Compute and return the square root of x, where x is guaranteed to be a non-negative integer.

Since the return type is an integer, the decimal digits are truncated and only the integer part of the result is returned.

Example 1:

Input: 4
Output: 2

Example 2:

Input: 8
Output: 2
Explanation: The square root of 8 is 2.82842..., and since 
             the decimal part is truncated, 2 is returned.

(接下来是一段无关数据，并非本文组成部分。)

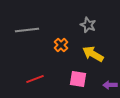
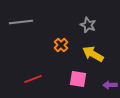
gray line: moved 6 px left, 8 px up
red line: moved 2 px left
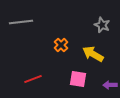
gray star: moved 14 px right
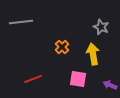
gray star: moved 1 px left, 2 px down
orange cross: moved 1 px right, 2 px down
yellow arrow: rotated 50 degrees clockwise
purple arrow: rotated 24 degrees clockwise
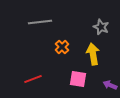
gray line: moved 19 px right
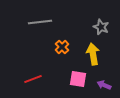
purple arrow: moved 6 px left
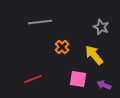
yellow arrow: moved 1 px right, 1 px down; rotated 30 degrees counterclockwise
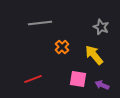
gray line: moved 1 px down
purple arrow: moved 2 px left
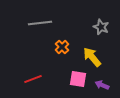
yellow arrow: moved 2 px left, 2 px down
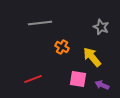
orange cross: rotated 16 degrees counterclockwise
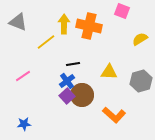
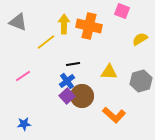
brown circle: moved 1 px down
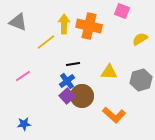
gray hexagon: moved 1 px up
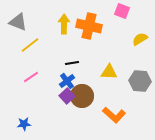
yellow line: moved 16 px left, 3 px down
black line: moved 1 px left, 1 px up
pink line: moved 8 px right, 1 px down
gray hexagon: moved 1 px left, 1 px down; rotated 20 degrees clockwise
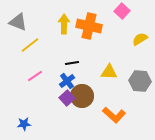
pink square: rotated 21 degrees clockwise
pink line: moved 4 px right, 1 px up
purple square: moved 2 px down
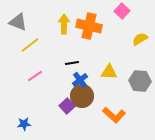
blue cross: moved 13 px right, 1 px up
purple square: moved 8 px down
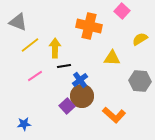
yellow arrow: moved 9 px left, 24 px down
black line: moved 8 px left, 3 px down
yellow triangle: moved 3 px right, 14 px up
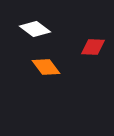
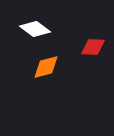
orange diamond: rotated 68 degrees counterclockwise
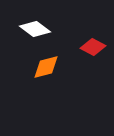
red diamond: rotated 25 degrees clockwise
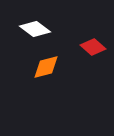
red diamond: rotated 15 degrees clockwise
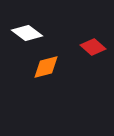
white diamond: moved 8 px left, 4 px down
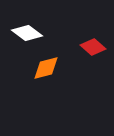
orange diamond: moved 1 px down
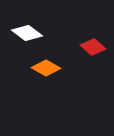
orange diamond: rotated 44 degrees clockwise
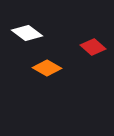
orange diamond: moved 1 px right
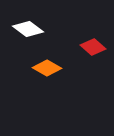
white diamond: moved 1 px right, 4 px up
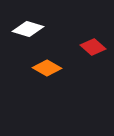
white diamond: rotated 20 degrees counterclockwise
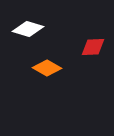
red diamond: rotated 45 degrees counterclockwise
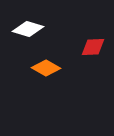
orange diamond: moved 1 px left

本题要对一个数开平方根。相当于LeetCode Valid Perfect Square的逆过程,很多方法都可以通用。 解法1。直接借用LeetCode Valid Perfect Square提到的牛顿法开方,代码如下:

class Solution {
public:
    int mySqrt(int x)
    {
        long long y = x;
        while (y * y > x) {
            y = (y + x / y) / 2;
        }
        return y;
    }
};

本代码提交AC,用时6MS。

解法2。二分搜索,由于sqrt(x)不可能超过x/2+1(查看两个函数图像),所以可以在[0,x/2+1]范围内二分搜索,因为是向下取整,所以返回的是r,代码如下:

class Solution {
public:
    int mySqrt(int x)
    {
        long long l = 0, r = x / 2 + 1;
        while (l <= r) {
            long long mid = (l + r) / 2;
            long long prod = mid * mid;
            if (prod == x)
                return mid;
            if (prod < x)
                l = mid + 1;
            else
                r = mid – 1;
        }
        return r;
    }
};

本代码提交AC,用时6MS。

三刷。暴力枚举:

class Solution {
public:
	int mySqrt(int x) {
		long long xx = x;
		if (x == 1)return 1;
		long long i = 1;
		for (; i < xx; ++i) {
			if (i*i > xx)break;
		}
		return i - 1;
	}
};

本代码提交AC,用时16MS,还是用前两个方法吧。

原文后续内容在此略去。